An allograft includes bone, tendon, skin, or other types of tissue transplanted from one person to another. Allografts are used in a variety of medical treatments, such as knee replacements, bone grafts, spinal fusions, eye surgery, and skin grafts for the severely burned. Allografts come from voluntarily donated human tissue obtained from donor-derived, living-related, or living-unrelated donors and can help patients regain mobility, restore function, enjoy a better quality of life, and even save lives.
When a ligament or tendon becomes detached from the bone, surgery is usually required to re-secure the ligament or tendon. Often, a substitute allograft ligament or tendon (hereinafter an “allograft construct” or “allograft tendon construct”) is attached to the bone to facilitate regrowth and permanent attachment. The reattachment procedure involves drilling a bone tunnel between two bones such as, for example, the tibia and the femur, and securing the allograft construct within the tunnel. To demonstrate this technique, Prior Art FIG. 1 shows an exemplary prior art allograft construct 50 secured within femoral and tibial tunnels 52, 54, each formed in femur and tibia 56, 58, respectively.
An allograft construct must be properly tensioned within the bone tunnel to achieve optimal results. That is, the tension or the “fit” of the allograft construct within the bone tunnel prior to being anchored to the bone must be sufficient to achieve stability, but not so excessive that it captures the joint. One variable in achieving optimal tension of the allograft construct within the bone tunnel involves preparing an allograft construct having the proper cross-sectional diameter. Preparing a construct with the requisite cross-sectional diameter typically involves folding a single tendon strand in half, which results two abutting tendon lengths having in a common middle region bounded by a folded end and a free end. The free end may then be whip stitched together. Alternatively, two separate tendon strands may be associated with one another, or “doubled up,” before one or both free ends are whip stitched together.
Prior Art FIG. 2 illustrates a partial perspective view of an unstitched middle region 59 and a free end 60 of prior art allograft construct 50, in which free end 60 has been whip stitched using a flexible strand to form a stitched pattern 62. Notably, the whip stitched pattern 62 of prior art allograft construct 50 originates inward toward unstitched middle region 59, from where a number of sutures 641-5 progress or advance outward toward free end 60 along arrow A. As a result, final suture 645 is located adjacent to free end 60, and pulling forces applied to the flexible strand along arrow B are transferred to final suture 645 at free end 60.
Prior art stitch pattern 62 is often applied to a folded allograft tendon, and discussed above. Alternatively, it is applied to two independent tendon strands that are stitched together at one or both of their ends using a similar whip stitching technique.

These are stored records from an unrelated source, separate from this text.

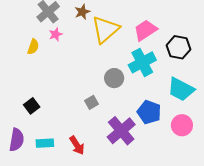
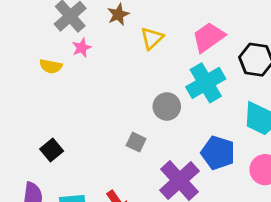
yellow triangle: (105, 29) -> (152, 38), size x0.6
yellow semicircle: (33, 47) -> (51, 66), turned 84
gray square: (92, 102) -> (136, 142), turned -32

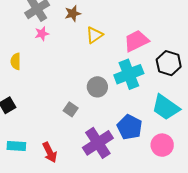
yellow semicircle: (51, 66) -> (16, 61), moved, turned 70

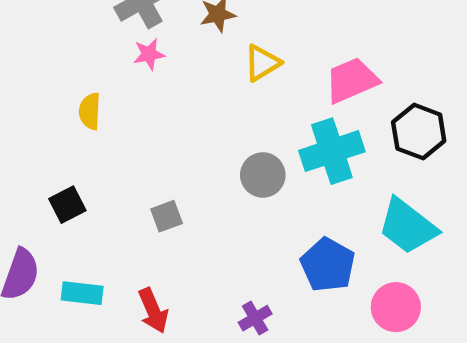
gray square: (71, 109) -> (167, 216), moved, turned 32
purple cross: (98, 143) -> (255, 318), moved, size x0.5

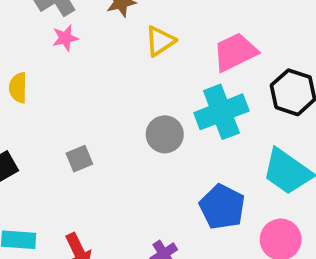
gray square: (167, 216) -> (79, 159), moved

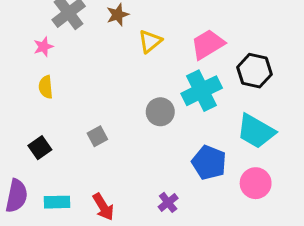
pink star: (65, 38) -> (43, 47), moved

Traditionally, surgeons have been responsible for tendon graft preparation, individually preparing appropriately cross-sectioned, whip stitched grafts for each patient and/or circumstance. Recently, pre-sutured allograft constructs have become available from third-part providers, such as, for example, allograft processing centers, thereby allowing surgeons to order high quality, consistent, strong, and sterile tendon allografts, either individually or as part of a larger “kit” carrying a variety of sizes.